Hello, Colorado Sunday friends!
I hope, high winds not withstanding, that you all have enjoyed these first few days of spring. There is plenty of fresh, green evidence of the new season emerging in my yard, but also proof that this has been a disturbingly dry winter for many of us. It’s dusty out there and the trees seem to be holding back, as if they are waiting for March to prove up as the snowiest month. A gloriously large cluster of oyster mushrooms that sprouted from a soggy cottonwood stump last fall has dried into a hard piece of garden sculpture that sounds hollow when I knock on it.
I’m lucky. If the owed snow and rain do not fall, I live in a town and know that I can solve my drought problem by dragging a hose out into the garden. Water will flow when I open the spigot. Water always pours from my faucets indoors.
Until last week, this was not the reality of the people living in Westwater, Utah, the community featured in Shannon Mullane’s cover story today. You may recall that town from an earlier story Shannon wrote for Colorado Sunday, when 21 homes in the Navajo enclave finally got electricity. Turning on the power was supposed to speed up delivery of water service. The final hookups took much longer than expected — so long that when the water finally flowed inside their homes, people in Westwater could hardly believe what was happening.
Dana Coffield
Editor
The Cover Story
It’s a great feeling to have water
Thomas Chee watches the sunset while filling a 350-gallon water tank at a filling station in Blanding, Utah. Until March 18, he had to haul water to fill the 1,000-gallon cistern at his house a mile away in Westwater to keep water running for his family. (Shannon Mullane, The Colorado Sun)Sometimes, I’ve noticed, the stories that I report on take a long time to let me go. That’s the case with this story, about Westwater, a small Navajo community just outside of Blanding in southeastern Utah.
Westwater has been a part of my life since 2021. For eight months in 2022, I followed the residents’ effort to finally get electricity. I have over two years of text messages from key organizer Ryan Barton — sometimes about his cat, Lettie, but mostly about progress on a new water project meant to connect the residents to running water for the first time. Starting in July, I started making 250-mile trips from Durango through Utah’s big sky country to talk to Westwater residents about what this new utility will mean for them.

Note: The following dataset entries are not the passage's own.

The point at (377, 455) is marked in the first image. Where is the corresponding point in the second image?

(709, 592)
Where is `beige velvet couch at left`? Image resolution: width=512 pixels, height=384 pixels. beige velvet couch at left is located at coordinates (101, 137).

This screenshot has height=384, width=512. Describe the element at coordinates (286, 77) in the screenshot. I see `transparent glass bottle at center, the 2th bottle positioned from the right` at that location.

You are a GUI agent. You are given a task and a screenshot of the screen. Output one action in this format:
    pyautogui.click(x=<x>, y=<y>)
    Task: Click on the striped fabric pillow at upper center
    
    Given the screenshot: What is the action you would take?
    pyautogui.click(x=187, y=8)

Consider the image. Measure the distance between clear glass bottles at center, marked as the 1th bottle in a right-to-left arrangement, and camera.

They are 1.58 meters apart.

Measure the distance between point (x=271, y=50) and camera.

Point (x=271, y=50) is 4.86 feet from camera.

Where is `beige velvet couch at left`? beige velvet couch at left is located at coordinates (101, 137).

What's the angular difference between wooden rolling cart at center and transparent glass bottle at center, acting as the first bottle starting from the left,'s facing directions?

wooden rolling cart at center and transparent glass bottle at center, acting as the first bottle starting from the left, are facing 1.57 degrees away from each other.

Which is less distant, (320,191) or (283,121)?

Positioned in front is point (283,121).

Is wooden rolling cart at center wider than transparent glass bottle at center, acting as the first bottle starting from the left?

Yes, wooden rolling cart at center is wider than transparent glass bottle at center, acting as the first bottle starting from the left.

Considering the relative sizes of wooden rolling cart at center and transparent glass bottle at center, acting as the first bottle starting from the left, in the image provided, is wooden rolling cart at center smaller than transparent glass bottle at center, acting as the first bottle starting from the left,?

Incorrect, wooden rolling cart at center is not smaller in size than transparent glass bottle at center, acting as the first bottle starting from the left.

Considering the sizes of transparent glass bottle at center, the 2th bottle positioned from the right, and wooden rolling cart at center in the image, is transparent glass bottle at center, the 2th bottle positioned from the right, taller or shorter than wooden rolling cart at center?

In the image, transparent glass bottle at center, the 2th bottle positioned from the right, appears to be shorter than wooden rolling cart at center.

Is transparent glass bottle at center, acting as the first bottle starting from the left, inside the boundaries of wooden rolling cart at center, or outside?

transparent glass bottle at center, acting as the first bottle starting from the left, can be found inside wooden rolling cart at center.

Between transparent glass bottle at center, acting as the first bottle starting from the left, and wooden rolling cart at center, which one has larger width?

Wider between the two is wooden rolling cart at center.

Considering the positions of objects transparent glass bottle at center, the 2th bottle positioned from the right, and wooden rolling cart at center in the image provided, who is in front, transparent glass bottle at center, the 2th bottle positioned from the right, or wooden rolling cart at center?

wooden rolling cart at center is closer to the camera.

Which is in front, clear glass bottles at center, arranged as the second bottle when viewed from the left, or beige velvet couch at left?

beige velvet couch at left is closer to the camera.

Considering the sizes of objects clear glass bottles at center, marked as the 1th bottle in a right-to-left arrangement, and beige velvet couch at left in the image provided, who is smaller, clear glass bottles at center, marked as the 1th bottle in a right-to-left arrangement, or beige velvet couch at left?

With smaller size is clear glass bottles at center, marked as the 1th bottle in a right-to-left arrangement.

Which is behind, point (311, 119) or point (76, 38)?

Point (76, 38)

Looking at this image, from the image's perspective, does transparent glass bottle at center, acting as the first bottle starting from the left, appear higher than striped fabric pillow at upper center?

On March 13, the first home was connected to water.
It’s hard to do justice to the sheer number of barriers the residents had to get through to make this happen. For years, residents and their Navajo Nation partners have been wrangling support from city, county and state governments — while raising kids, working jobs and working through health issues. Without electricity in their homes. And without running water.
Thomas Chee, the community’s president, said their experiences have made them tough. Resilient. Conservation-minded. But they wanted their children to have basic services — and they made it happen. Other communities around the Navajo Nation are working on the same thing.
A 2,400-word article just scrapes the surface of their journey. But when words aren’t enough, listen to Chee tell his own story, or browse through snapshots of daily life as the water project comes to a close. Then think about Westwater the next time you turn on your tap. I know I have been.
As Chee said: “It’s a great feeling to have water.”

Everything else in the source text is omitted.